Aha.  One of the very few areas I haven't explored in there.  That was too steep for my 2wd, and I turned around once I started breathing hard and my back wheel was spinning on my mountain bike.  I know Guthrie from Stamp all the way up to about 1/4 mile past the old furnace road, but it seems now that I should hike it further up (or wait until the ground gets dusty again, for that road).

Looking forward to seeing some more history.  Thank you, sir.


----------



## Josey

Danny Leigh said:


> Take the main road into the WMA off Stamp Creek road and take the first bridge crossing of stamp creek near the furnace. You will eventually drive along Guthrie creek. Once you cross the creek (now on your right) the rock wall will be about half a mile up on the right on the other side of the creek. You can see it from the road in the winter.



Studying my maps again, I think I see exactly where you mentioned.  I will go try to see it soon.  I hope my 2wd 4Runner will make it there.  Nothing has stopped me yet in it.   Uttterly surprisingly offroad capable, for me.  It's nice having weight over the back wheels.   If that doesn't work, then I hope my come-a-long and a bunch of rope will get me rolling again, after I turn it around.  But I doubt I will need that.  Thanks for the lead, man.


----------



## Danny Leigh

Josey said:


> Studying my maps again, I think I see exactly where you mentioned.  I will go try to see it soon.  I hope my 2wd 4Runner will make it there.  Nothing has stopped me yet in it.   Uttterly surprisingly offroad capable, for me.  It's nice having weight over the back wheels.   If that doesn't work, then I hope my come-a-long and a bunch of rope will get me rolling again, after I turn it around.  But I doubt I will need that.  Thanks for the lead, man.



The gates usually aren't open except during big game hunts and hog hunts so you might have to wait until turkey season to get back in there. When dry the roads up to the wall are fairly good but if it's wet they are really messy.


----------



## Sgt.USMC

I've seen it many times and wondered about it, thanks for the history lesson guys...


----------



## todd

There's an old home site there and that was what the man used to keep his cows in.  I believe its the Byars place.


----------



## Josey

todd said:


> There's an old home site there and that was what the man used to keep his cows in.  I believe its the Byars place.

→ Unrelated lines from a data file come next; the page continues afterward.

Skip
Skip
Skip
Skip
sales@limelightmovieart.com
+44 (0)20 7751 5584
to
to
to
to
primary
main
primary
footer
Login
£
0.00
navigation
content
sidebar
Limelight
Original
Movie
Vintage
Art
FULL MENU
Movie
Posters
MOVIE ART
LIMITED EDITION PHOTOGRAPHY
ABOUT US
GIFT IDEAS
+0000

Thanks for the intel.  Gives me more to look for when I go check it out.


----------



## Josey

I just got back from finding that wall today.  All main gates were open, and I was able to drive through from the check station entrance to the lake at the north end.  The wall was easy to find, thanks to the directions given by Danny Leigh.

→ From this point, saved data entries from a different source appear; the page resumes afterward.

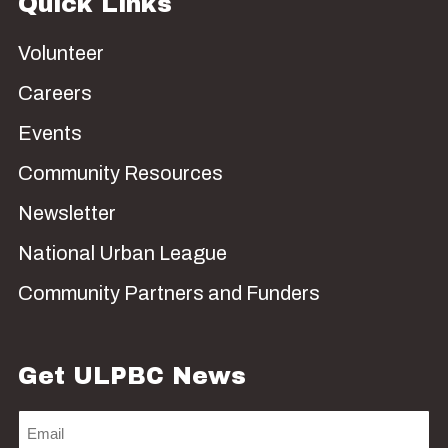
Quick Links
Volunteer
Careers
Events
Community Resources
Newsletter
National Urban League
Community Partners and Funders
Get ULPBC News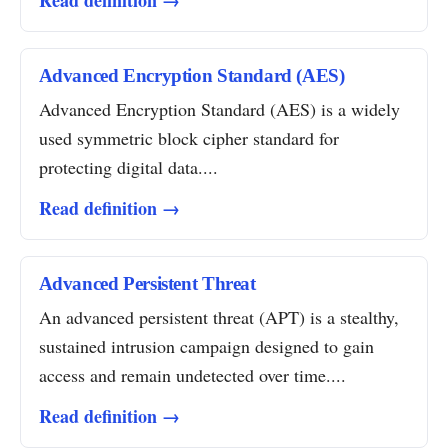
Read definition →
Advanced Encryption Standard (AES)
Advanced Encryption Standard (AES) is a widely
used symmetric block cipher standard for
protecting digital data....
Read definition →
Advanced Persistent Threat
An advanced persistent threat (APT) is a stealthy,
sustained intrusion campaign designed to gain
access and remain undetected over time....
Read definition →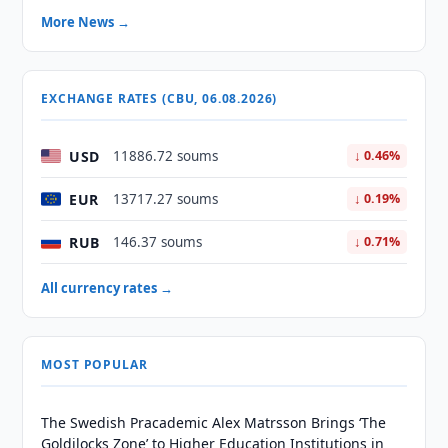
More News →
EXCHANGE RATES (CBU, 06.08.2026)
USD
11886.72 soums
↓ 0.46%
EUR
13717.27 soums
↓ 0.19%
RUB
146.37 soums
↓ 0.71%
All currency rates →
MOST POPULAR
The Swedish Pracademic Alex Matrsson Brings ‘The
Goldilocks Zone’ to Higher Education Institutions in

It was a very cool thing to see.  I explored around the area and found what may have once been a chimney (just a pile of rocks all by itself now) nearby.   I also explored some around Sugar Hill.

I also saw a good bit of hog sign (rooting) at the south end of the wall.

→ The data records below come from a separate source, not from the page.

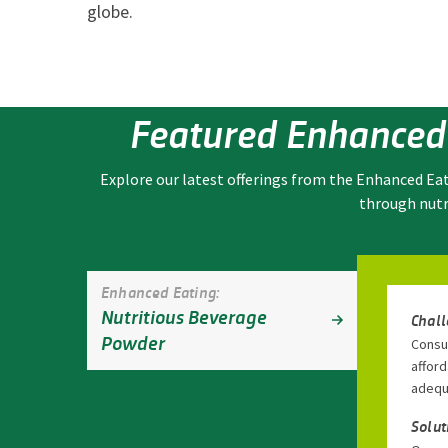
globe.
Featured Enhanced
Explore our latest offerings from the Enhanced Ea
through nutr
Enhanced Eating:
Nutritious Beverage
Chal
Powder
Consum
afford
adequ
Solut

My real prize for the day was a deer antler I found just above the wall.  Not sure if it was shed (base was intact, and no skull nearby), or was from a kill, but I have a nice souvenir.  I may even make a knife handle or something out of it.


----------



## Walker44

Not really sure how it works now buy years ago you could contact USGS andget copies of dates maps   They were very accurate since the ground actually had been walked


----------



## Danny Leigh

Josey said:


> I just got back from finding that wall today.  All main gates were open, and I was able to drive through from the check station entrance to the lake at the north end.  The wall was easy to find, thanks to the directions given by Danny Leigh.
> 
> It was a very cool thing to see.  I explored around the area and found what may have once been a chimney (just a pile of rocks all by itself now) nearby.   I also explored some around Sugar Hill.
> 
> I also saw a good bit of hog sign (rooting) at the south end of the wall.
> 
> My real prize for the day was a deer antler I found just above the wall.  Not sure if it was shed (base was intact, and no skull nearby), or was from a kill, but I have a nice souvenir.  I may even make a knife handle or something out of it.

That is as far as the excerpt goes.